Dataset entries:
.....
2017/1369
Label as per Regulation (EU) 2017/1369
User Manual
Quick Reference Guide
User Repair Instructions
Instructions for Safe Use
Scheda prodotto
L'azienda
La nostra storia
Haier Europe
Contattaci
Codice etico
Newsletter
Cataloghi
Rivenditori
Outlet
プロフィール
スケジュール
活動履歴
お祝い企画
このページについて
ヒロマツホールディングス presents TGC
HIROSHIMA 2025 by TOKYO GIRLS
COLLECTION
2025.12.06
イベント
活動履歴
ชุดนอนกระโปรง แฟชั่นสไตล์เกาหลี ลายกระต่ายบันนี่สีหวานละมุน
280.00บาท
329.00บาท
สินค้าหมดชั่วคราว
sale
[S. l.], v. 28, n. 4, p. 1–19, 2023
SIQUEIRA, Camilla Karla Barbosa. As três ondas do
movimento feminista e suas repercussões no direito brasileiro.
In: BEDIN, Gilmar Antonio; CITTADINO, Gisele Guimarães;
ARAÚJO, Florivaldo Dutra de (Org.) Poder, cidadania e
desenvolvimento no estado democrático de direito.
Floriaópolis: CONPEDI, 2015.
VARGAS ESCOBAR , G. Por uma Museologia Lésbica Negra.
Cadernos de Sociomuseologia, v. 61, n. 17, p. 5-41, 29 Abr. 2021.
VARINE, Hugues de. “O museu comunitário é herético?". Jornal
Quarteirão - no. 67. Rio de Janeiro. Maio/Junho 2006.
.....
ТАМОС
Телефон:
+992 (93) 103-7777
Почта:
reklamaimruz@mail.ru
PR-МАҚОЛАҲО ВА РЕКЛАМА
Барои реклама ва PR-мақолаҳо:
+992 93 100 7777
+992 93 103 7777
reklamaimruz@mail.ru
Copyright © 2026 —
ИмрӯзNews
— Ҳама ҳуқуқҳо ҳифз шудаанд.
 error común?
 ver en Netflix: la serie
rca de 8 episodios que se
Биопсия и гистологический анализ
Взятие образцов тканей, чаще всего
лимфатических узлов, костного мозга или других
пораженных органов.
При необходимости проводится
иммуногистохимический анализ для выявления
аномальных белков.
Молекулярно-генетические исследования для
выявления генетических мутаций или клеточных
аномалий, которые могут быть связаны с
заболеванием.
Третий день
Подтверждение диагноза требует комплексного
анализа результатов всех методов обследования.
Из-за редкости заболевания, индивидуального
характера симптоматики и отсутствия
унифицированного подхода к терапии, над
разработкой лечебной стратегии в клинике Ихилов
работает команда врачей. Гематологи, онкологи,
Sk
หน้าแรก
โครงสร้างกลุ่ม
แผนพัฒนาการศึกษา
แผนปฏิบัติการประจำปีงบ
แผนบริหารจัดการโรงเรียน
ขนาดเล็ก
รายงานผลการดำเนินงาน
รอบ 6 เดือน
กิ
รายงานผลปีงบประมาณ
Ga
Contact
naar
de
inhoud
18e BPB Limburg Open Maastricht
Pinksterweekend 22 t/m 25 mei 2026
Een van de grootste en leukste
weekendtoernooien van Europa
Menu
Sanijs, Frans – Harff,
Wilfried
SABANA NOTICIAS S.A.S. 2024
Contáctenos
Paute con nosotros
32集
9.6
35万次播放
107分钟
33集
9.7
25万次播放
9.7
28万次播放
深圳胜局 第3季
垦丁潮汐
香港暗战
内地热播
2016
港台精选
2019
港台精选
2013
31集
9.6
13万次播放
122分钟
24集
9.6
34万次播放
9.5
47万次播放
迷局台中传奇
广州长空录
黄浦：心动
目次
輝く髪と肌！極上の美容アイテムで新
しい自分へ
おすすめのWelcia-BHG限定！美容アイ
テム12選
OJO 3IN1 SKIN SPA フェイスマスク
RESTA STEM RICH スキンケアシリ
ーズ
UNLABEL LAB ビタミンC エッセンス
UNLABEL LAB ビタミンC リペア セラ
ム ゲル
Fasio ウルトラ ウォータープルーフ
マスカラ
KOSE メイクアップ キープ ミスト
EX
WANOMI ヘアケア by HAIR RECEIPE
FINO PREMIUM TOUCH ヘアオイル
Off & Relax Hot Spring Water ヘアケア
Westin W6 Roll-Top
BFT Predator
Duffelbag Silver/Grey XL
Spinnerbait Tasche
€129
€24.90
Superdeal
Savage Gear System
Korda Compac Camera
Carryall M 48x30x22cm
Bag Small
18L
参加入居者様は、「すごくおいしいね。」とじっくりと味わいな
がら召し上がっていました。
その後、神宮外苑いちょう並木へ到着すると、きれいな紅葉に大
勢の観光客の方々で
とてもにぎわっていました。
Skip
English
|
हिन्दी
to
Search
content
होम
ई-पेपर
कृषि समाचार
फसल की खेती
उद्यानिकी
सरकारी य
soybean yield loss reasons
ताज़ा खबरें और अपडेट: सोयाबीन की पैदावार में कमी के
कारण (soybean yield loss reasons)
.....
* **Exercise prompt**
The entries above hold a line with "फसल की खेती" and a later line with "कारण (soybean yield loss reasons)". Write out exactly those lines and all lines between, nothing more.

* **Solution to the problem**
फसल की खेती
उद्यानिकी
सरकारी य
soybean yield loss reasons
ताज़ा खबरें और अपडेट: सोयाबीन की पैदावार में कमी के
कारण (soybean yield loss reasons)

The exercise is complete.